Provide participants with a long-form technical report or a dense case study (3–5 pages). Using the Gemini Side Panel, participants must ask the AI to "Identify the five core arguments made in this document and create a structured outline that maps the evidence provided for each." Once the outline is generated, the learners must manually verify if the AI missed any nuance or misinterpreted the data.
To take it a step further, ask participants to prompt Gemini to "Rewrite this outline as a 5-slide presentation for a non-technical audience." This forces the learner to evaluate how information is condensed and prioritised when shifting between different document formats.

Participants write a one-page proposal for a new initiative. They then open the Gemini Side Panel and assign the AI a specific persona, such as a "Critical Financial Auditor" or a "Creative Brand Strategist." They prompt Gemini to "Review the highlighted text from your assigned persona's perspective and list three potential weaknesses or missing details."
The participants must then use the "Elaborate" or "Rewrite" tools to address the AI's critiques. This activity shifts the role of the AI from a "content creator" to a "critical consultant," helping learners develop the thick skin and analytical eye required for high-level professional editing.

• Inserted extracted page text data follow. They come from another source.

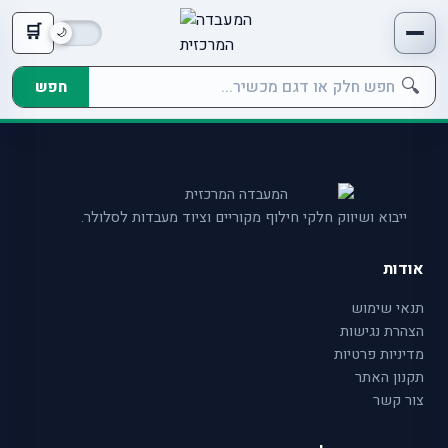
🛒
🔍
חפש
ייבוא ושיווק חלקי חילוף מקוריים וציוד מעבדות לסלולר.
אודות
תנאי שימוש
הצהרת נגישות
מדיניות פרטיות
תקנון האתר
צור קשר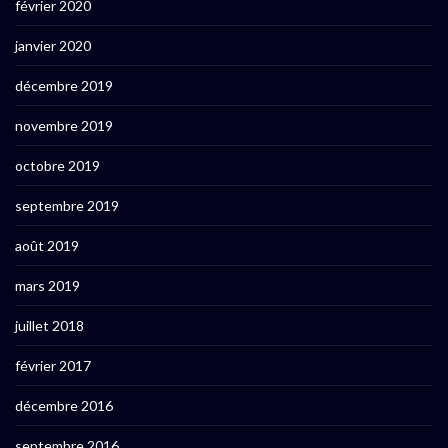
février 2020
janvier 2020
décembre 2019
novembre 2019
octobre 2019
septembre 2019
août 2019
mars 2019
juillet 2018
février 2017
décembre 2016
septembre 2016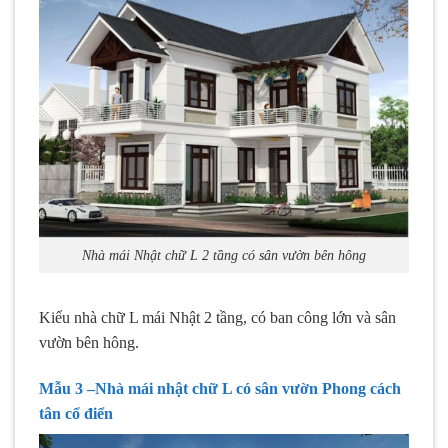
Nhà mái Nhật chữ L 2 tầng có sân vườn bên hông
Kiểu nhà chữ L mái Nhật 2 tầng, có ban công lớn và sân
vườn bên hông.
Mẫu 3 –Nhà mái nhật chữ L có sân vườn Phong cách
tân cổ điển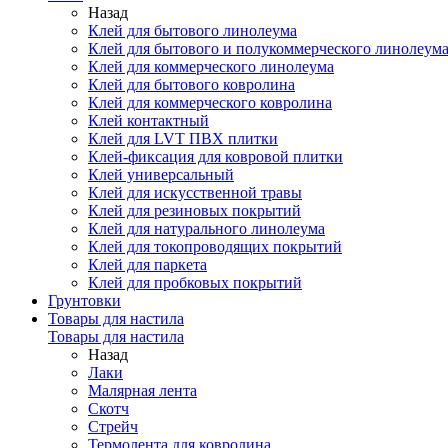
Назад
Клей для бытового линолеума
Клей для бытового и полукоммерческого линолеум
Клей для коммерческого линолеума
Клей для бытового ковролина
Клей для коммерческого ковролина
Клей контактный
Клей для LVT ПВХ плитки
Клей-фиксация для ковровой плитки
Клей универсальный
Клей для искусственной травы
Клей для резиновых покрытий
Клей для натурального линолеума
Клей для токопроводящих покрытий
Клей для паркета
Клей для пробковых покрытий
Грунтовки
Товары для настила
Товары для настила
Назад
Лаки
Малярная лента
Скотч
Стрейч
Термолента для ковролина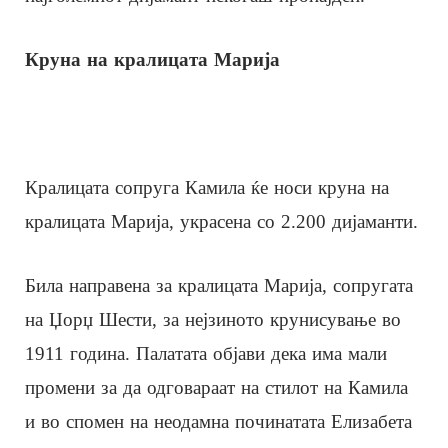
Круна на кралицата Марија
Кралицата сопруга Камила ќе носи круна на
кралицата Марија, украсена со 2.200 дијаманти.
Била направена за кралицата Марија, сопругата
на Џорџ Шести, за нејзиното крунисување во
1911 година. Палатата објави дека има мали
промени за да одговараат на стилот на Камила
и во спомен на неодамна починатата Елизабета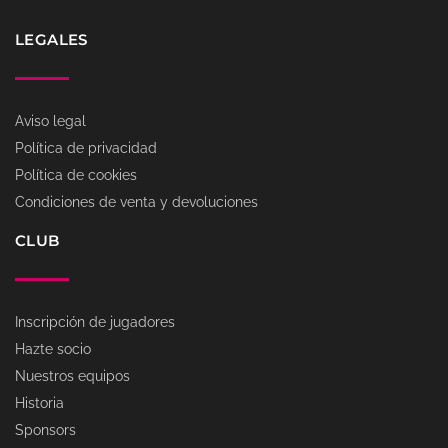
LEGALES
Aviso legal
Política de privacidad
Política de cookies
Condiciones de venta y devoluciones
CLUB
Inscripción de jugadores
Hazte socio
Nuestros equipos
Historia
Sponsors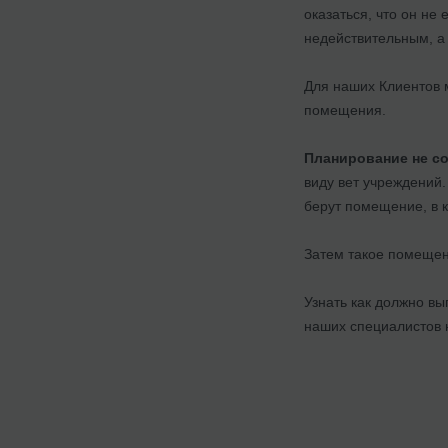
оказаться, что он не
недействительным, а
Для наших Клиентов 
помещения.
Планирование не с
виду вет учреждений.
берут помещение, в к
Затем такое помещен
Узнать как должно в
наших специалистов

This exercise teaches the integration of different Google Workspace tools. It focuses on the ability to pull quantitative data into a qualitative narrative.
Participants are given a small dataset in a Google Sheet (e.g., quarterly sales or student test scores). They must use the "@" command in a Google Doc to reference that sheet. The activity task is: "Summarize the trends in @Sales_Data and draft a formal recommendation for next quarter's strategy based on these numbers."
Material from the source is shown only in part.